[Page-level text extractions]
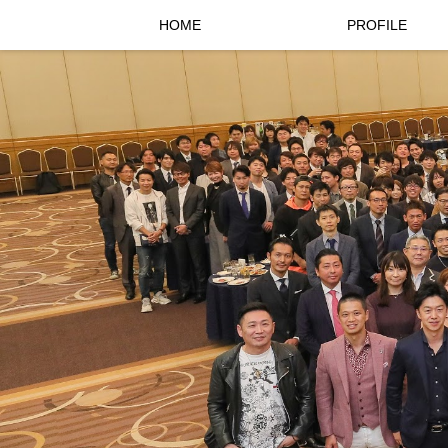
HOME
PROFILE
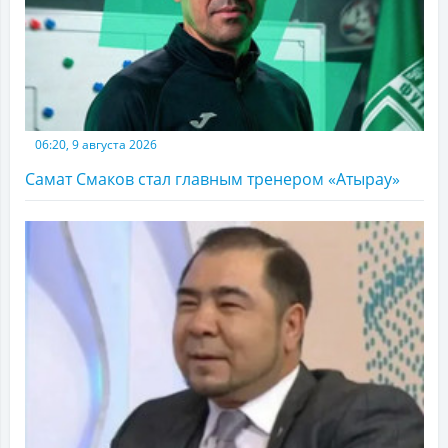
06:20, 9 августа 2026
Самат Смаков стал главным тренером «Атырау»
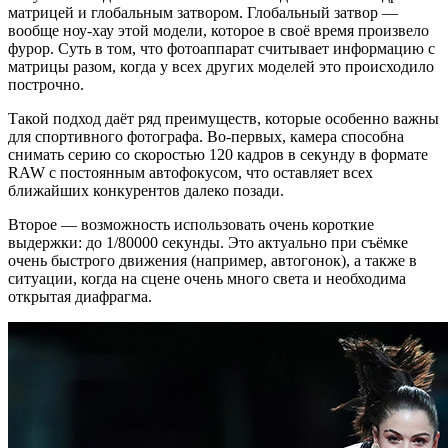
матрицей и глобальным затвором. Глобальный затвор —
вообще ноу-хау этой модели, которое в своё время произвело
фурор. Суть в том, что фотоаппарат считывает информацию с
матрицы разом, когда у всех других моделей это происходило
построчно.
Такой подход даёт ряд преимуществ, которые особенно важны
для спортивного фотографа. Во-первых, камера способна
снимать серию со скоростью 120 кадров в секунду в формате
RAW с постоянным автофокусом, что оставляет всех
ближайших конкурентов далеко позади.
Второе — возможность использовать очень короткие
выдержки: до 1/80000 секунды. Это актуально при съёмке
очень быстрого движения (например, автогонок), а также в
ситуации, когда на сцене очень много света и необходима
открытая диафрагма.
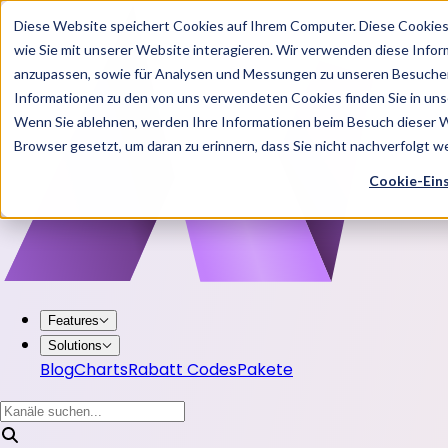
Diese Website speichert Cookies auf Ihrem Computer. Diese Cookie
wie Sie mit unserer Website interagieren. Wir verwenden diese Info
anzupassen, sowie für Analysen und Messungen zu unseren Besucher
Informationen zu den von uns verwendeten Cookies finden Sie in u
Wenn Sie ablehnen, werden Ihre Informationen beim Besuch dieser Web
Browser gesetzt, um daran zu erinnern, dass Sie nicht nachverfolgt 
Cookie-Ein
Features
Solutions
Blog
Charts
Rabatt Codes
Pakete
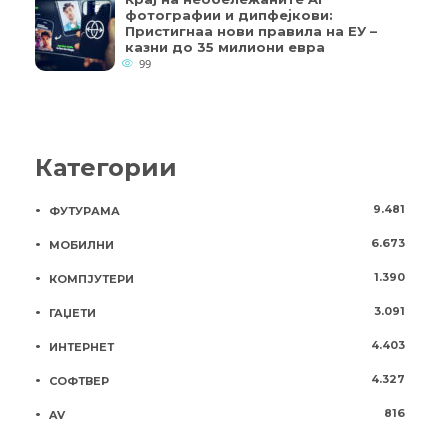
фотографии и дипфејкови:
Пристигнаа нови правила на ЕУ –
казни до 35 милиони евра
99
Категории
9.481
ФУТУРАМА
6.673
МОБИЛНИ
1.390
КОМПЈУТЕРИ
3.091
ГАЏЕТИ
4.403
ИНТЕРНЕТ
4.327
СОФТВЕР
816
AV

■ Work request: In which lines of the records does the word "всех" appear? Copy each of them.

■ Output:
матрицы разом, когда у всех других моделей это происходило
RAW с постоянным автофокусом, что оставляет всех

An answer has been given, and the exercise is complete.